The critical rule is the same either way: check the actual entry requirements of the universities and courses you are considering, because offers vary by institution and country. Do not choose on reputation alone.
Who should pick which
For the IB Diploma Programme, pick Psychology if you: - Are genuinely curious about why people think and behave as they do - Don't mind memorising named studies and their detail - Enjoy analytical, evidence-based essay writing - Like evaluating experiments, ethics and competing explanations
Pick Business Management if you:
- Prefer real companies, decisions and practical problems
- Would rather apply theory to context than memorise research
- Enjoy applied numbers — accounts, ratios, break-even
- Are drawn to management, marketing, entrepreneurship or strategy
How to decide
For the IB Diploma Programme, read a specification and a couple of past questions for each before you commit. Try learning one Psychology study and writing a short evaluation of it against criteria C and D; then read a Business case study and attempt an application-plus-judgment answer. Which felt more like *you*? Combine that gut check with your university requirements and your honest feelings about memorisation.
How MarkScheme helps you try both
You do not have to guess. MarkScheme hosts full free courses for both — the [IB Psychology SL course](/ib/courses/psychology-sl) and [Business Management SL course](/ib/courses/business-management-sl) — so you can sample real lessons in each before choosing. Attempt a genuine question, then [get an answer marked](/mark) against the criteria to feel how examiners reward use of research, application and evaluation. Browse the [IB guides hub](/guides/ib) for more subject-choice help across the diploma.
Frequently asked questions
For the IB Diploma Programme, neither is universally easier. Psychology is memory- and essay-heavy — you must recall named studies accurately and evaluate them — so it feels harder if you dislike learning detail. Business Management has more intuitive content but is easy to underperform in, because top marks require applying theory to a specific business and reaching a judgment rather than writing generically.
Is IB Psychology or Business Management easier?

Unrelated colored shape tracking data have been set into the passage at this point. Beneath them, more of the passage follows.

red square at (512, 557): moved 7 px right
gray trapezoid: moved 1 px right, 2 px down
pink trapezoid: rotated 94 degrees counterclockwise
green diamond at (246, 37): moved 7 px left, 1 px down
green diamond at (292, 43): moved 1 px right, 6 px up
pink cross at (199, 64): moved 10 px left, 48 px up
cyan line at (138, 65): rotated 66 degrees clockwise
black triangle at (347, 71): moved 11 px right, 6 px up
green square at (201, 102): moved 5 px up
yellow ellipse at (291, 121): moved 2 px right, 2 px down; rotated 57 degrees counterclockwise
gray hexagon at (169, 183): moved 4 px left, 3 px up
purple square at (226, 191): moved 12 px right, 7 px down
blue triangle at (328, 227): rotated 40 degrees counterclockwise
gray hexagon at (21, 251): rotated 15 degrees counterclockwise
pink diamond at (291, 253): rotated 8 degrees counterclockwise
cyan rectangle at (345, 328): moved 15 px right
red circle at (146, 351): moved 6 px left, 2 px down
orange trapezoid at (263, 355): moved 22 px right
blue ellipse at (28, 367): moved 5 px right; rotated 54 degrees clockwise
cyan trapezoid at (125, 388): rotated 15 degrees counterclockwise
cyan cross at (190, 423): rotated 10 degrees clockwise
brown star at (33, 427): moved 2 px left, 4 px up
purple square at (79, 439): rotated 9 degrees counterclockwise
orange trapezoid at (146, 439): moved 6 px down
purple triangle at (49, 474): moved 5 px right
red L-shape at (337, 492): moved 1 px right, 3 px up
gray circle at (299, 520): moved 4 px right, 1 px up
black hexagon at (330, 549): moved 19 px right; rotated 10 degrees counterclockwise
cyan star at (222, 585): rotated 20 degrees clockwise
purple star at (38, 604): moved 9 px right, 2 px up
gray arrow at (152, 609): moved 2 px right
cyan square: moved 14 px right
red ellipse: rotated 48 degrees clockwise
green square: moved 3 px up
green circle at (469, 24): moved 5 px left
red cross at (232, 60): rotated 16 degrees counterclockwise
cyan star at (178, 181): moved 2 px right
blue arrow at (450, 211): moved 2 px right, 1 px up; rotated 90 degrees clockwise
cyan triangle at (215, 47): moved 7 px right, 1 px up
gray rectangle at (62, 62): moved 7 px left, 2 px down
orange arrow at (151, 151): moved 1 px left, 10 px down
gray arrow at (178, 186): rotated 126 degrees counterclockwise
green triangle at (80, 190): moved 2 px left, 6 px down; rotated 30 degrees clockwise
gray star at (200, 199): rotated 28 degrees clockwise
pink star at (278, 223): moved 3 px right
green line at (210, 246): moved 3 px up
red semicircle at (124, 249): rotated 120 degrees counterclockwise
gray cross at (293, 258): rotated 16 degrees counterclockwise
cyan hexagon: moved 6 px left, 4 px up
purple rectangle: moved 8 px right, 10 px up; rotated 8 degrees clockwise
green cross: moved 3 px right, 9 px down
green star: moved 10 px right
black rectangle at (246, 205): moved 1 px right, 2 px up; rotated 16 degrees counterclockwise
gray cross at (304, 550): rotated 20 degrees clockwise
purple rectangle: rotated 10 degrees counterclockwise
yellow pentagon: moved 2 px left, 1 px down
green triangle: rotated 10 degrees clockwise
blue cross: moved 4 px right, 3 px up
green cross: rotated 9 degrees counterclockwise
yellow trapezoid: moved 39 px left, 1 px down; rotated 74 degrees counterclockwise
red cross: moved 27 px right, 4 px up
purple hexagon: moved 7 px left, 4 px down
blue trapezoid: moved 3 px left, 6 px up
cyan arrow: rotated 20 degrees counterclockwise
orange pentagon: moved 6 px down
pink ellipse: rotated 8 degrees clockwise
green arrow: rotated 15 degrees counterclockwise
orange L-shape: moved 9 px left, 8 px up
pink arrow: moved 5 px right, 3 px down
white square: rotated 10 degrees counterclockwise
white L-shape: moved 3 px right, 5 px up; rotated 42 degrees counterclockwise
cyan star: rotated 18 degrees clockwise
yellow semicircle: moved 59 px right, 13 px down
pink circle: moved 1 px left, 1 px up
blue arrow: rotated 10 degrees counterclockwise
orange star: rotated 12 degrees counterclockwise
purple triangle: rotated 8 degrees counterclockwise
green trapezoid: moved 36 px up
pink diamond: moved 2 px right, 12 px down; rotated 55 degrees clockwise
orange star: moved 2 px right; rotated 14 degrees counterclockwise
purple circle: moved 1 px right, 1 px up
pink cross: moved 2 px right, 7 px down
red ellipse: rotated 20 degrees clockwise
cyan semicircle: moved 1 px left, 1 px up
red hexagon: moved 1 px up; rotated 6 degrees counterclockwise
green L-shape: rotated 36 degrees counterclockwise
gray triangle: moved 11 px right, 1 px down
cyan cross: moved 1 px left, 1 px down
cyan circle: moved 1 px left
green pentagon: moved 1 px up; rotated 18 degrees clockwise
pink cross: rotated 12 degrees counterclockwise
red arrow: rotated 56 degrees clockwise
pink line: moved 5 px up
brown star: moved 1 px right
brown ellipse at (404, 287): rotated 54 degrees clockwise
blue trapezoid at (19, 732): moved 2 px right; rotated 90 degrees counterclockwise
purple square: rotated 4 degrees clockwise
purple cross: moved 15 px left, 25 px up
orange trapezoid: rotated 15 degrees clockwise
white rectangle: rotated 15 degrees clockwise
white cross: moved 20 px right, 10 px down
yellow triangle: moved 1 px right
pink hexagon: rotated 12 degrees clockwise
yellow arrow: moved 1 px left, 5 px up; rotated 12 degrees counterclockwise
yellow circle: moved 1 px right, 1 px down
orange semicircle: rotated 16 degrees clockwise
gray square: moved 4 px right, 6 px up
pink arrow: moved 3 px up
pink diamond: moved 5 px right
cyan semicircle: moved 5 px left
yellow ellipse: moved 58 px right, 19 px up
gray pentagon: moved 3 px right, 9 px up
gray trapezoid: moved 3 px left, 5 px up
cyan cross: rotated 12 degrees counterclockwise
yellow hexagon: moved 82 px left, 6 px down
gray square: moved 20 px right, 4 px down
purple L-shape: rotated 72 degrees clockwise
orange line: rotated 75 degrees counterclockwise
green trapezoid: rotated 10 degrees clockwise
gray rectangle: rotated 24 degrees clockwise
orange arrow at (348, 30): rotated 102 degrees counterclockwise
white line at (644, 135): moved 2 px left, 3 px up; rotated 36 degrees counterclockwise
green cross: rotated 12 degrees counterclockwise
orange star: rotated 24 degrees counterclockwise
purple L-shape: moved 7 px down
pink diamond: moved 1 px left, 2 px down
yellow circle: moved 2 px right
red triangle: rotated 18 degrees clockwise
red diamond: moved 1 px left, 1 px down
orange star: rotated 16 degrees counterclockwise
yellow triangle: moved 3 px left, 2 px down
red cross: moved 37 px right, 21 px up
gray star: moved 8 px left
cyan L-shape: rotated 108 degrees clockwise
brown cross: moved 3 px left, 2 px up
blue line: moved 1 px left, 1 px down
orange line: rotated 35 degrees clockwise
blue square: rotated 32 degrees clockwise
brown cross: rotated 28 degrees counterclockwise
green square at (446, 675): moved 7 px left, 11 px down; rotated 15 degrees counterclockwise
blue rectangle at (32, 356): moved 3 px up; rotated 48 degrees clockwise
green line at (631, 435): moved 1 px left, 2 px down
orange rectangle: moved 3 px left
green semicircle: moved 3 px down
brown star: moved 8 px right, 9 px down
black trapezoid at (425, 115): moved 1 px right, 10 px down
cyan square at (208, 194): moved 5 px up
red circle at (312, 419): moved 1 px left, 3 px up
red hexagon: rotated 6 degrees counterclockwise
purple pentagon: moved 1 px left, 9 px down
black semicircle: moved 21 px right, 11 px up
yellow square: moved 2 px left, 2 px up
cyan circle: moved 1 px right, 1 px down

Does IB Business Management have maths?
Yes, but no advanced maths. You use applied quantitative tools — break-even analysis, final accounts, financial ratios and investment appraisal — to judge a firm's position and its decisions. It is arithmetic and interpretation rather than algebra, and it is always tied to a business context.
Does IB Psychology involve a lot of memorisation?
Yes. The subject runs on named studies, and you need to remember each one's aim, procedure and findings well enough to deploy it as evidence and then evaluate it. If memorising detail drains you, that is the single biggest thing to weigh before choosing Psychology.
Can I take both Psychology and Business Management?
Usually not, because both sit in Group 3 and the IB normally requires one subject per group. Some schools with timetable flexibility may allow it, but you would typically give up a subject from another group. Ask your coordinator.
Which has more essay writing?
Both are essay and evaluation heavy. Psychology essays centre on using research and thinking critically about it (criteria C and D), while Business responses centre on applying theory to a business and justifying a decision (AO2 and AO3). If you dislike extended writing, neither is an escape.